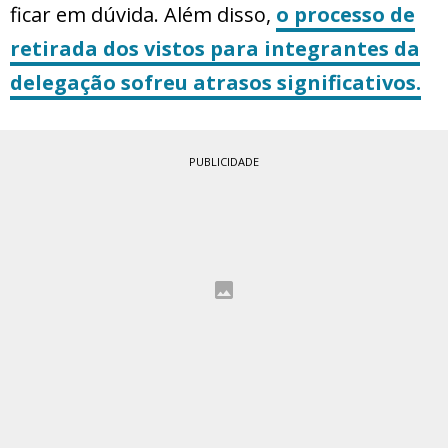
ficar em dúvida. Além disso,
o processo de
retirada dos vistos para integrantes da
delegação sofreu atrasos significativos.
PUBLICIDADE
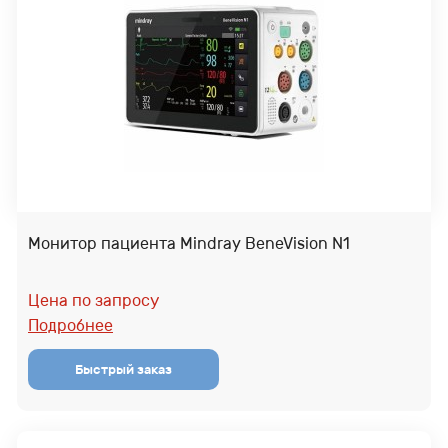
Монитор пациента Mindray BeneVision N1
Цена по запросу
Подробнее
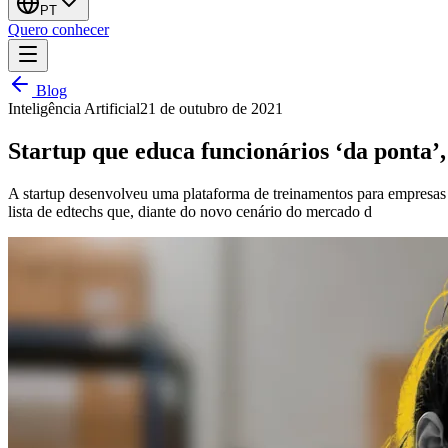
PT
Quero conhecer
Blog
Inteligência Artificial
21 de outubro de 2021
Startup que educa funcionários ‘da ponta’
A startup desenvolveu uma plataforma de treinamentos para empresas 
lista de edtechs que, diante do novo cenário do mercado d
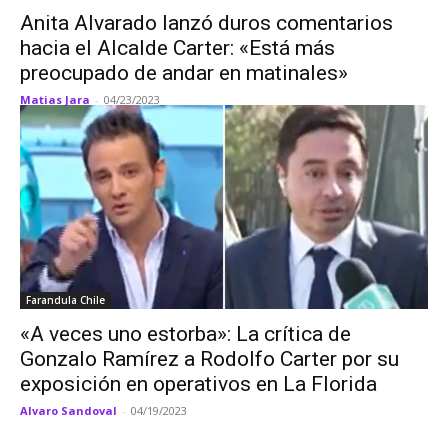
Anita Alvarado lanzó duros comentarios
hacia el Alcalde Carter: «Está más
preocupado de andar en matinales»
Matias Jara
-
04/23/2023
Farandula Chile
«A veces uno estorba»: La crítica de
Gonzalo Ramírez a Rodolfo Carter por su
exposición en operativos en La Florida
Alvaro Sandoval
-
04/19/2023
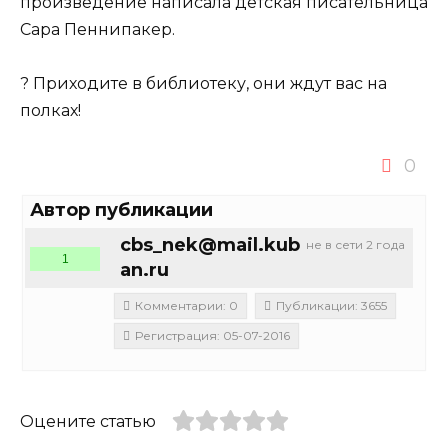
произведение написала детская писательница
Сара Пеннипакер.
? Приходите в библиотеку, они ждут вас на
полках!
0
Автор публикации
cbs_nek@mail.kub
не в сети 2 года
1
an.ru
Комментарии: 0
Публикации: 3655
Регистрация: 05-07-2016
Оцените статью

Your task –
Leaving the pictures aside, write out the entries above exactly.

Response to the exercise –
ficar em dúvida. Além disso,
o processo de
retirada dos vistos para integrantes da
delegação sofreu atrasos significativos.
PUBLICIDADE
Монитор пациента Mindray BeneVision N1
Цена по запросу
Подробнее
PT
Quero conhecer
Blog
Inteligência Artificial
21 de outubro de 2021
Startup que educa funcionários ‘da ponta’
A startup desenvolveu uma plataforma de treinamentos para empresas 
lista de edtechs que, diante do novo cenário do mercado d
Anita Alvarado lanzó duros comentarios
hacia el Alcalde Carter: «Está más
preocupado de andar en matinales»
Matias Jara
-
04/23/2023
Farandula Chile
«A veces uno estorba»: La crítica de
Gonzalo Ramírez a Rodolfo Carter por su
exposición en operativos en La Florida
Alvaro Sandoval
-
04/19/2023
произведение написала детская писательница
Сара Пеннипакер.
? Приходите в библиотеку, они ждут вас на
полках!
0
Автор публикации
cbs_nek@mail.kub
не в сети 2 года
1
an.ru
Комментарии: 0
Публикации: 3655
Регистрация: 05-07-2016
Оцените статью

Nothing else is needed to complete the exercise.